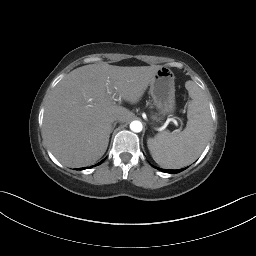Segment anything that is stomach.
Masks as SVG:
<instances>
[{"label":"stomach","instance_id":"stomach-1","mask_svg":"<svg viewBox=\"0 0 256 256\" xmlns=\"http://www.w3.org/2000/svg\"><path fill=\"white\" fill-rule=\"evenodd\" d=\"M175 76L173 72L162 67L157 71L153 81L150 83V94L154 105L163 114H171L175 111Z\"/></svg>","mask_w":256,"mask_h":256}]
</instances>
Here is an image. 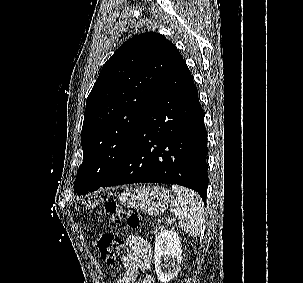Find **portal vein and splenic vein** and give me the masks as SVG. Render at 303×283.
I'll return each instance as SVG.
<instances>
[{
  "label": "portal vein and splenic vein",
  "mask_w": 303,
  "mask_h": 283,
  "mask_svg": "<svg viewBox=\"0 0 303 283\" xmlns=\"http://www.w3.org/2000/svg\"><path fill=\"white\" fill-rule=\"evenodd\" d=\"M167 223H171L172 222V219H168L166 220Z\"/></svg>",
  "instance_id": "1"
}]
</instances>
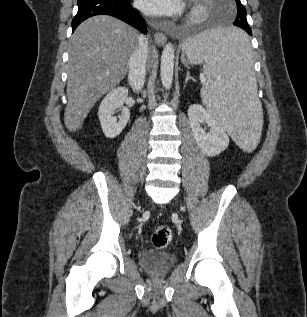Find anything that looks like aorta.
<instances>
[{"instance_id": "aorta-1", "label": "aorta", "mask_w": 307, "mask_h": 317, "mask_svg": "<svg viewBox=\"0 0 307 317\" xmlns=\"http://www.w3.org/2000/svg\"><path fill=\"white\" fill-rule=\"evenodd\" d=\"M174 72V47L171 43L166 44L161 56L160 76L165 89H170Z\"/></svg>"}]
</instances>
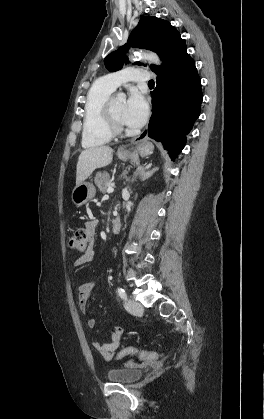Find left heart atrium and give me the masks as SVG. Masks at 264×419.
<instances>
[{
  "label": "left heart atrium",
  "instance_id": "39dd6f15",
  "mask_svg": "<svg viewBox=\"0 0 264 419\" xmlns=\"http://www.w3.org/2000/svg\"><path fill=\"white\" fill-rule=\"evenodd\" d=\"M149 105L145 96L137 89H132L125 103L123 121L131 127L142 126L148 116Z\"/></svg>",
  "mask_w": 264,
  "mask_h": 419
}]
</instances>
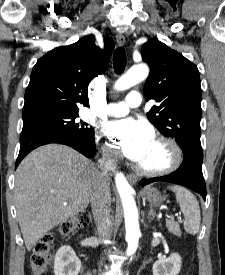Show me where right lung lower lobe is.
<instances>
[{"label":"right lung lower lobe","instance_id":"1","mask_svg":"<svg viewBox=\"0 0 225 275\" xmlns=\"http://www.w3.org/2000/svg\"><path fill=\"white\" fill-rule=\"evenodd\" d=\"M49 143L68 145L88 158H91L96 152L94 138H78L68 133L49 128H28L23 129L20 135V151L16 161V167L30 151Z\"/></svg>","mask_w":225,"mask_h":275}]
</instances>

——

Instructions to follow :: Output only the lines that run from the line containing "Find anything that looks like aorta." to the last line of the data, exactly as they stand and without pictures.

Solution to the problem ::
Find anything that looks like aorta.
<instances>
[{"instance_id": "aorta-1", "label": "aorta", "mask_w": 307, "mask_h": 317, "mask_svg": "<svg viewBox=\"0 0 307 317\" xmlns=\"http://www.w3.org/2000/svg\"><path fill=\"white\" fill-rule=\"evenodd\" d=\"M174 72V47L171 43L166 44L161 56L160 76L165 89H170Z\"/></svg>"}]
</instances>
Find left heart atrium and give me the masks as SVG. Masks at 264×419.
<instances>
[{
  "label": "left heart atrium",
  "instance_id": "39dd6f15",
  "mask_svg": "<svg viewBox=\"0 0 264 419\" xmlns=\"http://www.w3.org/2000/svg\"><path fill=\"white\" fill-rule=\"evenodd\" d=\"M149 105L145 96L137 89H132L125 103L123 121L131 127L142 126L148 116Z\"/></svg>",
  "mask_w": 264,
  "mask_h": 419
}]
</instances>
Show me where right lung lower lobe is.
<instances>
[{"label":"right lung lower lobe","instance_id":"1","mask_svg":"<svg viewBox=\"0 0 225 275\" xmlns=\"http://www.w3.org/2000/svg\"><path fill=\"white\" fill-rule=\"evenodd\" d=\"M49 143L68 145L88 158H91L96 152L94 138H78L68 133L49 128H28L23 129L20 135V151L16 161V167L30 151Z\"/></svg>","mask_w":225,"mask_h":275}]
</instances>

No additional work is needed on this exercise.